NVIDIA GeForce NOW permette di giocare al massimo dettaglio senza una GPU performante

Abbiamo provato la versione beta del client PC di NVIDIA GeForce NOW, lanciato in concomitanza del CES. GeForce NOW offre già più di 150 titoli, tra i quali alcuni giochi di grande successo del recente periodo, ma il cloud gaming è gestibile con le connessioni a internet di oggi?

di Rosario Grasso pubblicato il nel canale Videogames
NVIDIAGeForce
 

Lanciata al CES di Las Vegas, la beta pubblica di GeForce NOW per PC permette di provare il servizio di cloud gaming su cui NVIDIA lavora da diversi anni. Mentre la beta per i sistemi con Mac OS è stata rilasciata nella scorsa estate, adesso è proprio la volta del client per Windows. Il servizio GeForce NOW qui in esame non va confuso con l'omonimo servizio indirizzato ai dispositivi della famiglia NVIDIA Shield. In quel caso bisogna pagare un abbonamento mensile di circa 10 Euro per avere accesso a una lista di giochi Android e Windows, e quindi si tratta di una sorta di Netflix per i videogiochi, mentre con GeForce Now per PC e Mac si possono giocare via cloud i titoli che si possiedono su Steam, uPlay e Battle.net (non tutti).
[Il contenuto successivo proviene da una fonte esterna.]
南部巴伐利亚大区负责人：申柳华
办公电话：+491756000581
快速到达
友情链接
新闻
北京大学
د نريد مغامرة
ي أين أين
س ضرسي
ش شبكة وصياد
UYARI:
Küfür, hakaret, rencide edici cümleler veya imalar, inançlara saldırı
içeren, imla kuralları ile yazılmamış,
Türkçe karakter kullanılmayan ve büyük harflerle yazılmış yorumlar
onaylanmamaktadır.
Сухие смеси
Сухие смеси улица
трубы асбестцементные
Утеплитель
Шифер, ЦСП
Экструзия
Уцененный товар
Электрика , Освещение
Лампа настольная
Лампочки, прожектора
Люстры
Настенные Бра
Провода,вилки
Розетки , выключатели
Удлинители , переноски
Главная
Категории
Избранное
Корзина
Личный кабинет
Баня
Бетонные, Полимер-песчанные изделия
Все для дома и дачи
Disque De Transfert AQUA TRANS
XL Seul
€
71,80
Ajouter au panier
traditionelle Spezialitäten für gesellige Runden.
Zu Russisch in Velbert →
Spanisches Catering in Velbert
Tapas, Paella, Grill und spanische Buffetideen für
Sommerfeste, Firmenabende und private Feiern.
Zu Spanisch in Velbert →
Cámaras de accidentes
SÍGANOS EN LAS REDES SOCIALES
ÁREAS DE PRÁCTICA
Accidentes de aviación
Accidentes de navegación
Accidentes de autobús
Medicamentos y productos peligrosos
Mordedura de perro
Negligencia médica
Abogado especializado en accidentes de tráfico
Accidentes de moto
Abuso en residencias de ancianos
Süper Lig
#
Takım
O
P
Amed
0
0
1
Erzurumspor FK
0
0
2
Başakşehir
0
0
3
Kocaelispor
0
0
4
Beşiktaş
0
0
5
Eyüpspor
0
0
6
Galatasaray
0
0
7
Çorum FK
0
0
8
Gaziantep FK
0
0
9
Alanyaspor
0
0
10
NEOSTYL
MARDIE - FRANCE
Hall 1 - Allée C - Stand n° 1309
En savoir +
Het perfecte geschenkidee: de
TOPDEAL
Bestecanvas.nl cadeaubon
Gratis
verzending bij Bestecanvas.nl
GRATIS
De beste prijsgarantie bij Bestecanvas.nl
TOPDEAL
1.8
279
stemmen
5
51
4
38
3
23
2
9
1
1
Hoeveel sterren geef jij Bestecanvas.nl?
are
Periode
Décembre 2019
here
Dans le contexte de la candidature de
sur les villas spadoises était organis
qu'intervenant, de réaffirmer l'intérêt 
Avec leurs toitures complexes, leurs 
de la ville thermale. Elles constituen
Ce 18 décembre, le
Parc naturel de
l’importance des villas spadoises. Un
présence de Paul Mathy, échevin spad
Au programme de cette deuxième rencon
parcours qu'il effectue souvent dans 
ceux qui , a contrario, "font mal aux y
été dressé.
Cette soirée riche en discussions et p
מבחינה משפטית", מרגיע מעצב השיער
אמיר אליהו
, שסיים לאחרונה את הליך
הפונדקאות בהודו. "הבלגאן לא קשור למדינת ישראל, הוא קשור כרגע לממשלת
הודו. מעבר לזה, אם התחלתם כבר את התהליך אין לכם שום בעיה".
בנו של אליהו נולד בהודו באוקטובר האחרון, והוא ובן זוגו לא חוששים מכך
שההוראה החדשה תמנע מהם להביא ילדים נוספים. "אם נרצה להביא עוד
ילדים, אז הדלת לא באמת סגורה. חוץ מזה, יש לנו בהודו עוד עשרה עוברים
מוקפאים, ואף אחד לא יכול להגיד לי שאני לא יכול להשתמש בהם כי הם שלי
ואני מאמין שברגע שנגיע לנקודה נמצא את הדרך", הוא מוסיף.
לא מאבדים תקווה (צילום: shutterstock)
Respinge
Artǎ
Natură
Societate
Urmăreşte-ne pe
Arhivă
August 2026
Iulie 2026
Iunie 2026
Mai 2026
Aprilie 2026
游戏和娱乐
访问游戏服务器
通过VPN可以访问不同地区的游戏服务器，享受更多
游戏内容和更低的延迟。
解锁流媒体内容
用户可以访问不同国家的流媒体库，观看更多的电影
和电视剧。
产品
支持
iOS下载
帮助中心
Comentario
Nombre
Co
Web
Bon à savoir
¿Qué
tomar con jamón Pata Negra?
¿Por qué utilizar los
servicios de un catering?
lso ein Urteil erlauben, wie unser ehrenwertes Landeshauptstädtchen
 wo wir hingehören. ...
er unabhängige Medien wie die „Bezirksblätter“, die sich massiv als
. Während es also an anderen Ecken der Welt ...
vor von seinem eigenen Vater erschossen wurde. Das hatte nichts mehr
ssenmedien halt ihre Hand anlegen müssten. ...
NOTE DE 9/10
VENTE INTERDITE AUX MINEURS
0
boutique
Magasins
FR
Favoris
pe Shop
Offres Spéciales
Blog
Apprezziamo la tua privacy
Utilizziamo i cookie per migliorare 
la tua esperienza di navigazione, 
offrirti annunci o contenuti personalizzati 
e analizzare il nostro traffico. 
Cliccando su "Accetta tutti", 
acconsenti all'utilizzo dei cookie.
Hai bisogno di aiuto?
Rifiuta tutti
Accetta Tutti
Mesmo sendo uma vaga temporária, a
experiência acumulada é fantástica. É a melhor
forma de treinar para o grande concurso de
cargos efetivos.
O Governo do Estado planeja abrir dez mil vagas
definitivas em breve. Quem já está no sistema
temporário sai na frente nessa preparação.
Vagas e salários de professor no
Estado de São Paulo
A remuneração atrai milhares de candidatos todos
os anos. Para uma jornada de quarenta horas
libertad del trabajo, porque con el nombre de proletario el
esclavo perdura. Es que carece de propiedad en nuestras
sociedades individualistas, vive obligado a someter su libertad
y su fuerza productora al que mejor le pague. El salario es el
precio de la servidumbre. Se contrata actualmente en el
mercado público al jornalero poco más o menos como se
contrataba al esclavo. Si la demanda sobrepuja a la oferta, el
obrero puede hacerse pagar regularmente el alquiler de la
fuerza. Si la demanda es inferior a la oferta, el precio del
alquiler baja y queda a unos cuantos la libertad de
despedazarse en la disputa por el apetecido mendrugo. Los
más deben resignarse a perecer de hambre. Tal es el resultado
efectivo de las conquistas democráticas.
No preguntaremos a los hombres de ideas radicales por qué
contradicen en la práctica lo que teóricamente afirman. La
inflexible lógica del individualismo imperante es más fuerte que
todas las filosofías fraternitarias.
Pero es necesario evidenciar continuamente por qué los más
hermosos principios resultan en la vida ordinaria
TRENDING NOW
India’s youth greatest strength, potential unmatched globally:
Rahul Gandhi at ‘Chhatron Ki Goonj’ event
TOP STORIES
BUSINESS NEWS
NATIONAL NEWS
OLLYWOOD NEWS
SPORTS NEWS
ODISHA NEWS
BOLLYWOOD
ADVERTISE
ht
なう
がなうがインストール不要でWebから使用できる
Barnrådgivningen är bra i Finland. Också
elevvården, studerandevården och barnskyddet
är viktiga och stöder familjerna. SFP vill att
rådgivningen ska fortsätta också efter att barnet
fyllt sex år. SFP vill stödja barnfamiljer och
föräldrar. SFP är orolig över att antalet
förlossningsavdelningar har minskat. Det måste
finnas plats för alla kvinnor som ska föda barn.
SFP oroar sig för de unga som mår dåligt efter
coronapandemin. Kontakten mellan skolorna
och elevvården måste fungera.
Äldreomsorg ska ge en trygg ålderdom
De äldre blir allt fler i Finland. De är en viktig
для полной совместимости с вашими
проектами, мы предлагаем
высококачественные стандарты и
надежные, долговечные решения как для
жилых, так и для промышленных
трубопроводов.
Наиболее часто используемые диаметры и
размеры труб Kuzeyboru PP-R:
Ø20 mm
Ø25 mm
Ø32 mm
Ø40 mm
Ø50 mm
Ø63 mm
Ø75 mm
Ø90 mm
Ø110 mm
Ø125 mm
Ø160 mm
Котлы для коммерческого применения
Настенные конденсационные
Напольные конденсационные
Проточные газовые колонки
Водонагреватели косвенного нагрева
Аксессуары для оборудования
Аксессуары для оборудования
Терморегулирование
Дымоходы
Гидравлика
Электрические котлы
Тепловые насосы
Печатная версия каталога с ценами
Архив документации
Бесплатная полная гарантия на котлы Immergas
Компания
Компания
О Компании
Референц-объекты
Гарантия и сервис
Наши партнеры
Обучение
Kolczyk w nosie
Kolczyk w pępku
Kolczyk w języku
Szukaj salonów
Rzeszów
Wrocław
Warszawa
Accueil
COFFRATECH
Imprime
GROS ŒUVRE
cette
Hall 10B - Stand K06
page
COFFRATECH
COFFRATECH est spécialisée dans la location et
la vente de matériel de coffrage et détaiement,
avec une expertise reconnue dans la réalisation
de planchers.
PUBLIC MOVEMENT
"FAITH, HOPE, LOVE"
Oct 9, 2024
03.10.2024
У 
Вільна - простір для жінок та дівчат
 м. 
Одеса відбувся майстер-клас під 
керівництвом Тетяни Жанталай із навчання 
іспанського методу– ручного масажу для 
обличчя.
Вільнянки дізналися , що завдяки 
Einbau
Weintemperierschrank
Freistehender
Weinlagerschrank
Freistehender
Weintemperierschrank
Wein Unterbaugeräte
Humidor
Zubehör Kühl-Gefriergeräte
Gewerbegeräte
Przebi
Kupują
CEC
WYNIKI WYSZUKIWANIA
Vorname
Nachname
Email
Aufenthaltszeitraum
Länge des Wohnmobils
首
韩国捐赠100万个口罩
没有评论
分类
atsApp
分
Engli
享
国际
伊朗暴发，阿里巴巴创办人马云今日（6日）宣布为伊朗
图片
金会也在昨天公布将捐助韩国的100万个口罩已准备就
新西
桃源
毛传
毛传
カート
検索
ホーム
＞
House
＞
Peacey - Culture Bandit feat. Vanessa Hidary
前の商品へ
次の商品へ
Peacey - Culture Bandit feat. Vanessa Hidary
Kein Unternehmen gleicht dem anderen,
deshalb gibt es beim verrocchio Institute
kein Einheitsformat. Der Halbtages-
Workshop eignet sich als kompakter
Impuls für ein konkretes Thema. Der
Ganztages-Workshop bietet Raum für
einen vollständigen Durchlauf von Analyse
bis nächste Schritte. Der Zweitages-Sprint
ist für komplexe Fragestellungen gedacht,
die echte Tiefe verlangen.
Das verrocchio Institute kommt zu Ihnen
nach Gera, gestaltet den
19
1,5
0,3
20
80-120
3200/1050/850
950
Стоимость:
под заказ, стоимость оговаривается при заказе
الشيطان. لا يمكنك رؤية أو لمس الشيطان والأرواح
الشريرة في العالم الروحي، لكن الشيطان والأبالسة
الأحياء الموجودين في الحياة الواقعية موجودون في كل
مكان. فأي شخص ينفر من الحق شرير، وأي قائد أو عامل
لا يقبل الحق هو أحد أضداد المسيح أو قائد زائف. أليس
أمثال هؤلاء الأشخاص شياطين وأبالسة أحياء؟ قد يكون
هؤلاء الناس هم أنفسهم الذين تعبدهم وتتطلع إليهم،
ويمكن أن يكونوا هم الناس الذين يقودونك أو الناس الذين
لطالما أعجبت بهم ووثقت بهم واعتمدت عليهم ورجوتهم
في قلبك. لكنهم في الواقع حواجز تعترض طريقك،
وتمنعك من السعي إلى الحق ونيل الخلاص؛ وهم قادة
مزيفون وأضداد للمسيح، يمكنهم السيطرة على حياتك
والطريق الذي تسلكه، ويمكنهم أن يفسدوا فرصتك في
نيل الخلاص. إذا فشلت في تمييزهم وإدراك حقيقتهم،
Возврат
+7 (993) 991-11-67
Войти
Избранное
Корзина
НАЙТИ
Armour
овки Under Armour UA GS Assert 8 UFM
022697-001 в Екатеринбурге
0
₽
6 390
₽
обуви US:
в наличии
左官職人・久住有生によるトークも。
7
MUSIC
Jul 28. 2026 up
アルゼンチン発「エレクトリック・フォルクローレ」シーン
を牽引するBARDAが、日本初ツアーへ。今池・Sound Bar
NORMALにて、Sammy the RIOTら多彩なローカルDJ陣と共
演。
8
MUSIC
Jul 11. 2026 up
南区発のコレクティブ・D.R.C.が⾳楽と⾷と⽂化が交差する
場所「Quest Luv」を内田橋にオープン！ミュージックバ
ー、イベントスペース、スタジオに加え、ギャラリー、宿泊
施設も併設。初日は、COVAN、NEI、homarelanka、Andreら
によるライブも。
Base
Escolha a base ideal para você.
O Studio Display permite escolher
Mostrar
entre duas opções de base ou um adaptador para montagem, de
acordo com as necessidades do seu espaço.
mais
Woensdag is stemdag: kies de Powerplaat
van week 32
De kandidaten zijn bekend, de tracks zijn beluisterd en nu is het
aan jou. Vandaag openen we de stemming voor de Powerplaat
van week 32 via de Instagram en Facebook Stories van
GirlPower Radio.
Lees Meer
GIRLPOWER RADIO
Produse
Fondamentalmente NVIDIA mette a disposizione l'hardware che si trova in 10 dei suoi data center sparsi per tutto il mondo per fare lo streaming di un desktop virtuale. Il client PC di GeForce NOW, quindi, funziona attraverso i servizi dei distributori di videogiochi di terze parti, smaltendo automaticamente gli oneri di aggiornamento del software e patching. Questo vuol dire che si può iniziare a giocare immediatamente (non serve scaricare l'intero client di gioco per farlo) e su sistemi dotati di hardware carente, ad esempio dei laptop con scheda video integrata, perché si sfrutta la potenza messa a disposizione in remoto.

Visionando la gallery potete verificare il consumo di banda istantaneo e relativamente agli ultimi secondi di gioco per ciascuno dei titoli provati
Non serve occuparsi della manutenzione dei giochi e, una volta effettuato il login iniziale ai vari servizi esterni, si può gestire tutto dal client di GeForce NOW senza doversi spostare da un client all'altro come purtroppo richiede recentemente l'ecosistema del PC gaming. Inoltre, sui data center NVIDIA ogni utente dispone di spazio di storage illimitato e i giochi vengono aggiornati automaticamente quando ne hanno bisogno senza che il giocatore debba pensarci.

NVIDIA GeForce NOW

Come potete vedere negli screenshot che abbiamo fatto all'interno di Batman Arkham Knight e Ghost Recon Wildlands, GeForce NOW ci ha messo a disposizione una Tesla P40 con 24 GB di VRAM. Potenza di calcolo che possiamo usare a nostra discrezione, impostando i settaggi visivi che vogliamo. Non dobbiamo ragionare nel modo tradizionale, nel senso che possiamo osare con la configurazione senza preoccuparci delle prestazioni, con il collo di bottiglia che diventa la prontezza della connessione a internet.

GeForce NOW ci ha messo a disposizione una Tesla P40 con 24 GB di VRAM
Questo vuol dire che se ci deve essere un frame drop potrà dipendere da un forte cambiamento visivo nella schermata di gioco piuttosto che dall'effettiva complessità poligonale della scena. Il servizio di cloud gaming elabora il gioco in remoto, fa 60 screenshot al secondo e li manda indietro al giocatore, con il client di quest'ultimo che comunicherà costantemente tutti gli input immessi. Tutto questo comporta un uso molto importante della banda, con immagini che giungono al client locale in formato non compresso e quindi decisamente pesanti, requisito indispensabile per mantenere alta la qualità visiva.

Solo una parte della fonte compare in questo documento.